** ABOUT THIS TASK **
For the entries that follow, restate word for word the line containing "行业动态 (157, 233)", the line containing "금호동4가 브라운스톤 금호2차아파트 (98, 1478)", and every line that lies between them.

(LISTED ENTRIES)

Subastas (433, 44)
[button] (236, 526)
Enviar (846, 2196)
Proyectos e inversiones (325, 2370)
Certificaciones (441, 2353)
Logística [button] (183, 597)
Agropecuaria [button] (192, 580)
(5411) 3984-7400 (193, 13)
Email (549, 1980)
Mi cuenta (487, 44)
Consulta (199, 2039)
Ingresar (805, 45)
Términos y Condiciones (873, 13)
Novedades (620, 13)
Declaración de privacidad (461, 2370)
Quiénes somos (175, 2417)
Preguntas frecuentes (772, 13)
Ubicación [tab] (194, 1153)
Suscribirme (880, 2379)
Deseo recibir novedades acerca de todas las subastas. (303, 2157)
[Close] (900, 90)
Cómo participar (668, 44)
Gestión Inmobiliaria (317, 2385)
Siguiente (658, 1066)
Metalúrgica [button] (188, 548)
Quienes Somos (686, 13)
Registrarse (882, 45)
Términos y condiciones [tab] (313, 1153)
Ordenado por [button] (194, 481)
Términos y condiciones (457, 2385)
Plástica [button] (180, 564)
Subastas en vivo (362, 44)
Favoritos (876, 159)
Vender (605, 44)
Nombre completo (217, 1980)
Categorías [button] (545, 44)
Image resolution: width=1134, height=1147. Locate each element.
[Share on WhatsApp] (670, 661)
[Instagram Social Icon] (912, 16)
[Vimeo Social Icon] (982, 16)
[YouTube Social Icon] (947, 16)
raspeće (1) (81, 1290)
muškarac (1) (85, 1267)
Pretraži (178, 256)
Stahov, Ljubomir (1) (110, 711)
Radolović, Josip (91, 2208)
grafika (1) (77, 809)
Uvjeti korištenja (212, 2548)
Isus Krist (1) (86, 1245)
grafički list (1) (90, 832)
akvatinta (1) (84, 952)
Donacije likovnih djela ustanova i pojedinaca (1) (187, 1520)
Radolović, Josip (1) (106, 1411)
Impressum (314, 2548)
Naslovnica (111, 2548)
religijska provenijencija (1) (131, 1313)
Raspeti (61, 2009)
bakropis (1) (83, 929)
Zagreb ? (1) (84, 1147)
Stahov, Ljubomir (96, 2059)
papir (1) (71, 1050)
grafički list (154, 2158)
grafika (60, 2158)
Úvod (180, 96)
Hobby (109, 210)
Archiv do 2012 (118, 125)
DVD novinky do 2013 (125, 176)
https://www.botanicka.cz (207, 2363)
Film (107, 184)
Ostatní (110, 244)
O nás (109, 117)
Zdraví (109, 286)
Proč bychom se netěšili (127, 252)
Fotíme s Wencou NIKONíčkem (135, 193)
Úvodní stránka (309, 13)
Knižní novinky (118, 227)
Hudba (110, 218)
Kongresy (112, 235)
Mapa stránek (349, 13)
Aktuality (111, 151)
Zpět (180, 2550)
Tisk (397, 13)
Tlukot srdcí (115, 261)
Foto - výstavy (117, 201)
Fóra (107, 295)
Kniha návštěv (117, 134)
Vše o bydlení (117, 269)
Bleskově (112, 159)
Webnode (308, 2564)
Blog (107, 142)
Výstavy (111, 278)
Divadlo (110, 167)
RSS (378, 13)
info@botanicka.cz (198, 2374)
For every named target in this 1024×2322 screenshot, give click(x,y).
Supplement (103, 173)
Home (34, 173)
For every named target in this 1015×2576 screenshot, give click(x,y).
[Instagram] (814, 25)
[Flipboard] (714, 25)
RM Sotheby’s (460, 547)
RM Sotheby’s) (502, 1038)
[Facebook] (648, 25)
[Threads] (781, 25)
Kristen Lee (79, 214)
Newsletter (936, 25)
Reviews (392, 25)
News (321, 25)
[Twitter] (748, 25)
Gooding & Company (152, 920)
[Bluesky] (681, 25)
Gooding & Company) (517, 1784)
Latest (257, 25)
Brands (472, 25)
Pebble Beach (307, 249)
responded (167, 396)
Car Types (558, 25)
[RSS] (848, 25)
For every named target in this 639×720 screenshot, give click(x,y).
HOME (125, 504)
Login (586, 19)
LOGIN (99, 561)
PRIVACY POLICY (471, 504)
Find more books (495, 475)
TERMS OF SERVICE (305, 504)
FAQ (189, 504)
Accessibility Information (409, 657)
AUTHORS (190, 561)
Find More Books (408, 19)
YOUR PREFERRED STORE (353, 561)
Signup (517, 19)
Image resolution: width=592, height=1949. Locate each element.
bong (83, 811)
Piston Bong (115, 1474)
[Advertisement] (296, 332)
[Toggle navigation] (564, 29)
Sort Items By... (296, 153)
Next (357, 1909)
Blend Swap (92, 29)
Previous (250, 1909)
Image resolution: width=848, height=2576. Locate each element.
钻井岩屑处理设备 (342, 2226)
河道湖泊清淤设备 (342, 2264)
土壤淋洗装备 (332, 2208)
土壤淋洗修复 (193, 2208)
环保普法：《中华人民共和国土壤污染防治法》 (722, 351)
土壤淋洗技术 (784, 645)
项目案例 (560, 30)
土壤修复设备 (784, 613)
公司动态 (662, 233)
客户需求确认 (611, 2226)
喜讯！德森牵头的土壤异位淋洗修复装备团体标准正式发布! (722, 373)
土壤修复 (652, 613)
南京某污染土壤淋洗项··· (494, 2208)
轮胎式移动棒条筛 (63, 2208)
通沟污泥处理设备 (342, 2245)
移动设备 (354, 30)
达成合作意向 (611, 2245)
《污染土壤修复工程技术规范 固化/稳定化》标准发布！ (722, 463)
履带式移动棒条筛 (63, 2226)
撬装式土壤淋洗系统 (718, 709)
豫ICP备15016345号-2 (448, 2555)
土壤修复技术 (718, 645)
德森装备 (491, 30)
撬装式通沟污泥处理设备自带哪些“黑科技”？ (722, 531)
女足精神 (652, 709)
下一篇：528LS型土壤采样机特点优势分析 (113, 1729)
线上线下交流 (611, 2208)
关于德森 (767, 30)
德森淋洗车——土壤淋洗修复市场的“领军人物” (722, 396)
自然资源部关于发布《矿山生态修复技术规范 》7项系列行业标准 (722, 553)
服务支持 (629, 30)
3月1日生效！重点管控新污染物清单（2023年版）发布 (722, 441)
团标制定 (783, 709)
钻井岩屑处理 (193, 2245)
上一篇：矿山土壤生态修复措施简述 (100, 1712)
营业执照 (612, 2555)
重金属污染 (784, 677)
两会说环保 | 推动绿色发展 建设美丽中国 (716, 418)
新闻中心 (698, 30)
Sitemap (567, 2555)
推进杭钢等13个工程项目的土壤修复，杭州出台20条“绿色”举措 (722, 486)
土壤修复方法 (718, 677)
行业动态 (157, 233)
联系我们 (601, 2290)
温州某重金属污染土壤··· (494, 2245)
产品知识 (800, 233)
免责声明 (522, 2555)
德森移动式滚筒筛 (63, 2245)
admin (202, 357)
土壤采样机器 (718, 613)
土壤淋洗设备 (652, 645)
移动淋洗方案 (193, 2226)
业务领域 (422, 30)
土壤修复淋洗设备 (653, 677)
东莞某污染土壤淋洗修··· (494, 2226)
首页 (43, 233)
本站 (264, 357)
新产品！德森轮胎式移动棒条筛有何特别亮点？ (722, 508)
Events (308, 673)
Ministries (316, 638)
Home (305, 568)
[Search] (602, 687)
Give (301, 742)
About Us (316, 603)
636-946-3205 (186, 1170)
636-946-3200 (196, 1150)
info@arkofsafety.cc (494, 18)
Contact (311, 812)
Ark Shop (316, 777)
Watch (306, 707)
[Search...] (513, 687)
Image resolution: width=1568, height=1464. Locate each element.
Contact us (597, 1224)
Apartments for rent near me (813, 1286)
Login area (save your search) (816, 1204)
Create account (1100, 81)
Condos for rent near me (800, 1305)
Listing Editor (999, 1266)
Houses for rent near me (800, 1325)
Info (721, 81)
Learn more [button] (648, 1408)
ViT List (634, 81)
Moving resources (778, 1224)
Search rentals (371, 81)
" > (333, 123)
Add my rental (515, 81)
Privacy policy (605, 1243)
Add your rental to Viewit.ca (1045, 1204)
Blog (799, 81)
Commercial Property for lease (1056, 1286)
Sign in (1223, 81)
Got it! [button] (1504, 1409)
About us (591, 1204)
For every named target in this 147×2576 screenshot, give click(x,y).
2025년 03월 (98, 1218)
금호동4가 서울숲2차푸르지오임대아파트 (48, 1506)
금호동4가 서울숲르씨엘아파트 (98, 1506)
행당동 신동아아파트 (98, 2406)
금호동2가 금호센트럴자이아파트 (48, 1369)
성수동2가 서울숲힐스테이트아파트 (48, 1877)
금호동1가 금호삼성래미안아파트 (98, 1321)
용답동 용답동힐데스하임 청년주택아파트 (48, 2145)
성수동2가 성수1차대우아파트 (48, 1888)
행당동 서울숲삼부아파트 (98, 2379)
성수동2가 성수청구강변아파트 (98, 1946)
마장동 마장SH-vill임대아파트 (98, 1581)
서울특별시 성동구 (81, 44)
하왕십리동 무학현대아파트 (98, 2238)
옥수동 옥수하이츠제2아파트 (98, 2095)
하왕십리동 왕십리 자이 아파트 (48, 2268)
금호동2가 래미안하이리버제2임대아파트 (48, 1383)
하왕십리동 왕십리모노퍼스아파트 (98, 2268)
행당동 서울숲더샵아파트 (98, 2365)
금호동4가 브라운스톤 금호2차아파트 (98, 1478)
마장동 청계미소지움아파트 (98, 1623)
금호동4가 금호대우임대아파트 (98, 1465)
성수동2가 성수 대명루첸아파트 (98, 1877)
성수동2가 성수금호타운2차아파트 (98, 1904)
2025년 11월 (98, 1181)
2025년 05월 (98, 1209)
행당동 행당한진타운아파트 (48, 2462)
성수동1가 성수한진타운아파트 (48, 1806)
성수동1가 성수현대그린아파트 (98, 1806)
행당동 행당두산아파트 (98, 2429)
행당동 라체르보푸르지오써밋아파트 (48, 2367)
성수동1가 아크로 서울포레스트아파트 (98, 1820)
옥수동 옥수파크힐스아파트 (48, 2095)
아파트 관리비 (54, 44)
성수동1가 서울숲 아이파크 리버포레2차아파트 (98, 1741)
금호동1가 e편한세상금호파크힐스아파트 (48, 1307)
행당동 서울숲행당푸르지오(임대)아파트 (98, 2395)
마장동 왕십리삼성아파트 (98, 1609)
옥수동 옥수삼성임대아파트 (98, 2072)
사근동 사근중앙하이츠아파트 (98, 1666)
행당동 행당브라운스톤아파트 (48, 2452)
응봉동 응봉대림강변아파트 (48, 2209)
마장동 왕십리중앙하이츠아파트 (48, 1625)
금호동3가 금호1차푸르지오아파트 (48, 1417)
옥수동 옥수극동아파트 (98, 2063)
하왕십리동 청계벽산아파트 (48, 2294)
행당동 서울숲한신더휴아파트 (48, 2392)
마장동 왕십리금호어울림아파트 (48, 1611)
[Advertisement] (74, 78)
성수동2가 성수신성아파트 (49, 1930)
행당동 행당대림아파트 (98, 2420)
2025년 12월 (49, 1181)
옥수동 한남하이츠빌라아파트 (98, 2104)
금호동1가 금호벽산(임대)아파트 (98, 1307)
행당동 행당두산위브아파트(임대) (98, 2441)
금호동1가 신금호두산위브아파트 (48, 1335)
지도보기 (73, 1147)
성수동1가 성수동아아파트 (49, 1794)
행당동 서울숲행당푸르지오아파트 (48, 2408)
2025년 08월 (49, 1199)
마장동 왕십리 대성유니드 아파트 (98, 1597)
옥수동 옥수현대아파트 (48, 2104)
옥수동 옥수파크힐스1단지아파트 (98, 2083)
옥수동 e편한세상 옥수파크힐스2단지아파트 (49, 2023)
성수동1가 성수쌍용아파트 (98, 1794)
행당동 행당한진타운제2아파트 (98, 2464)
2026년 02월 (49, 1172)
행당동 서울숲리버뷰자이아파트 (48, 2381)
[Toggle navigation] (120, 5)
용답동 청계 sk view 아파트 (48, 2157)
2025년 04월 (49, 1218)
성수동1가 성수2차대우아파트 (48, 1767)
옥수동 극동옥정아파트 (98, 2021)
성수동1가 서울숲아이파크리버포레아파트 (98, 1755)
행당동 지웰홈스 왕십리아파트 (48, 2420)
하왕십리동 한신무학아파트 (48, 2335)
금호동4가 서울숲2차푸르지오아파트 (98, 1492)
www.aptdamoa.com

(End LISTED ENTRIES)

** WRITTEN ANSWER **
行业动态 (157, 233)
联系我们 (601, 2290)
温州某重金属污染土壤··· (494, 2245)
产品知识 (800, 233)
免责声明 (522, 2555)
德森移动式滚筒筛 (63, 2245)
admin (202, 357)
土壤采样机器 (718, 613)
土壤淋洗设备 (652, 645)
移动淋洗方案 (193, 2226)
业务领域 (422, 30)
土壤修复淋洗设备 (653, 677)
东莞某污染土壤淋洗修··· (494, 2226)
首页 (43, 233)
本站 (264, 357)
新产品！德森轮胎式移动棒条筛有何特别亮点？ (722, 508)
Events (308, 673)
Ministries (316, 638)
Home (305, 568)
[Search] (602, 687)
Give (301, 742)
About Us (316, 603)
636-946-3205 (186, 1170)
636-946-3200 (196, 1150)
info@arkofsafety.cc (494, 18)
Contact (311, 812)
Ark Shop (316, 777)
Watch (306, 707)
[Search...] (513, 687)
Image resolution: width=1568, height=1464. Locate each element.
Contact us (597, 1224)
Apartments for rent near me (813, 1286)
Login area (save your search) (816, 1204)
Create account (1100, 81)
Condos for rent near me (800, 1305)
Listing Editor (999, 1266)
Houses for rent near me (800, 1325)
Info (721, 81)
Learn more [button] (648, 1408)
ViT List (634, 81)
Moving resources (778, 1224)
Search rentals (371, 81)
" > (333, 123)
Add my rental (515, 81)
Privacy policy (605, 1243)
Add your rental to Viewit.ca (1045, 1204)
Blog (799, 81)
Commercial Property for lease (1056, 1286)
Sign in (1223, 81)
Got it! [button] (1504, 1409)
About us (591, 1204)
For every named target in this 147×2576 screenshot, give click(x,y).
2025년 03월 (98, 1218)
금호동4가 서울숲2차푸르지오임대아파트 (48, 1506)
금호동4가 서울숲르씨엘아파트 (98, 1506)
행당동 신동아아파트 (98, 2406)
금호동2가 금호센트럴자이아파트 (48, 1369)
성수동2가 서울숲힐스테이트아파트 (48, 1877)
금호동1가 금호삼성래미안아파트 (98, 1321)
용답동 용답동힐데스하임 청년주택아파트 (48, 2145)
성수동2가 성수1차대우아파트 (48, 1888)
행당동 서울숲삼부아파트 (98, 2379)
성수동2가 성수청구강변아파트 (98, 1946)
마장동 마장SH-vill임대아파트 (98, 1581)
서울특별시 성동구 (81, 44)
하왕십리동 무학현대아파트 (98, 2238)
옥수동 옥수하이츠제2아파트 (98, 2095)
하왕십리동 왕십리 자이 아파트 (48, 2268)
금호동2가 래미안하이리버제2임대아파트 (48, 1383)
하왕십리동 왕십리모노퍼스아파트 (98, 2268)
행당동 서울숲더샵아파트 (98, 2365)
금호동4가 브라운스톤 금호2차아파트 (98, 1478)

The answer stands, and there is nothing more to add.